黎淮瞧著他痴痴等候的模樣只覺得可憐,但他答應過瑤雪絕對不能讓他知道瑤雪已死的事實,所以便也就當做看不見,就這麼晾著他了。
黎淮哄著師姐高興的同時也沒落下修行的速度。
今日葉汝依心情不錯,由溫漪陪著一起坐在樹蔭下,指點著黎淮的劍術,偶爾有一招半式沒練好的,就會督促著他重新練個上百遍,可謂是十分的嚴格。
黎淮痛並快樂著,結束的時候差點沒累癱在地上。
按理來說,他身為元嬰修士,是絕對不可能僅僅只是練劍就累成這樣的,可最近他總有種莫名的疲憊感,像是被鬼上身了一樣,渾身都沒什麼力氣。
他還以為自己生病了,去找薛長老診脈看病,又什麼問題都沒有。
“小師弟,你沒事吧?”
溫漪看出他似乎不太舒服,連臉色都變得蒼白了許多,不由得掛上了擔憂的神情。
葉汝依雖然沒說話,但卻一瞬不瞬的盯著他,顯然也是十分憂心的。
黎淮強撐著坐起身,故作瀟灑道:“我壯得跟牛一樣哪裡有事啊,不過是逗師姐們開心罷了,沒想到還真把師姐們騙進去了。”
他嬉皮笑臉的,看起來還真像是在裝病,溫漪沒好氣的橫他一眼:“小師弟跟誰學得這麼壞?想把師姐嚇死不成?”
葉汝依一口咬定道:“一看就是寇和那小子帶壞的,平日裡就他最沒個正行。”
溫漪聽後竟認真思索了片刻,然後點頭附和:“就是,肯定是他。”
“敢帶壞小師弟,回頭收拾收拾他才行。”
莫名其妙就害了寇和的黎淮:“…………”
他完全不敢反駁兩位師姐,心裡默默的跟寇和說了一聲對不起,然後理所當然的就將黑鍋甩到了他頭上去。
與兩位師姐告別,黎淮便拖著疲憊的身體回了房。
房內的供臺上,唯一放著的引魂燈火苗跳躍,時而微弱,時而竄高,活躍得緊。
火焰中心處,原身的魂魄已經不再像一開始那樣呈透明狀,不經意的一眼掃去,只會覺得那是個縮小版的小人。

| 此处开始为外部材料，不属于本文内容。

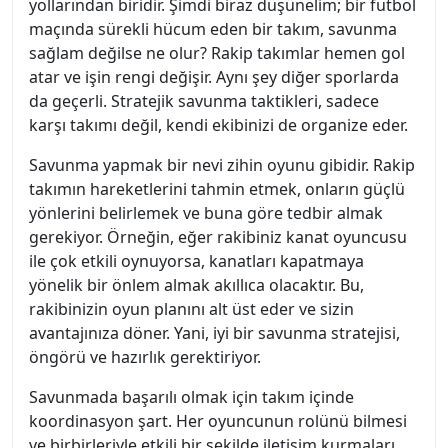
yollarından biridir. Şimdi biraz düşünelim; bir futbol
maçında sürekli hücum eden bir takım, savunma
sağlam değilse ne olur? Rakip takımlar hemen gol
atar ve işin rengi değişir. Aynı şey diğer sporlarda
da geçerli. Stratejik savunma taktikleri, sadece
karşı takımı değil, kendi ekibinizi de organize eder.
Savunma yapmak bir nevi zihin oyunu gibidir. Rakip
takımın hareketlerini tahmin etmek, onların güçlü
yönlerini belirlemek ve buna göre tedbir almak
gerekiyor. Örneğin, eğer rakibiniz kanat oyuncusu
ile çok etkili oynuyorsa, kanatları kapatmaya
yönelik bir önlem almak akıllıca olacaktır. Bu,
rakibinizin oyun planını alt üst eder ve sizin
avantajınıza döner. Yani, iyi bir savunma stratejisi,
öngörü ve hazırlık gerektiriyor.
Savunmada başarılı olmak için takım içinde
koordinasyon şart. Her oyuncunun rolünü bilmesi
ve birbirleriyle etkili bir şekilde iletişim kurmaları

他在看過了原身的狀態之後就脫了外袍和鞋襪,爬上床躺下沾枕就睡,莫應塵來找他時,他已經睡得天昏地暗了。
莫應塵能隨意進出他的房間,見到他竟然睡著以後下意識的覺得有些奇怪,但黎淮一直有著像凡人一樣保持睡覺的習慣,便也就沒有多想。
他並未離開,而是乾脆拿出了筆墨硃砂和符紙,就坐到了一旁的長矮椅上跪坐著畫符,安安靜靜的守著黎淮醒來。
黎淮睡著後就發現自己竟然莫名其妙的進入了識海之中,這還是他第一次沒有在打坐入定且特意控制的情況之下進入識海。
眼前的識海也有些奇怪,之前是一片碧波湛藍一望無垠的大海,此時卻變得黑沈沈的,浪花洶湧翻騰,儼然一副風雨欲來的模樣。
他嘗試著將神識鋪散出去,以此查探識海之中到底發生了什麼,可當他嘗試過後卻發現自己竟然無法控制神識了,連體內的靈氣也像是被什麼堵塞了一般,變得極難調動。
他這時才後知後覺的意識到自己的身體肯定是出了問題,但到底出在了哪裡,卻無論如何都找不到答案。
正當他一籌莫展之際,翻騰洶湧的海面突然掀起層層巨浪,並且似乎將他當做了入侵者,鋪天蓋地的咆哮而來。
原本該受他控制的識海竟然失控了,甚至在噬主。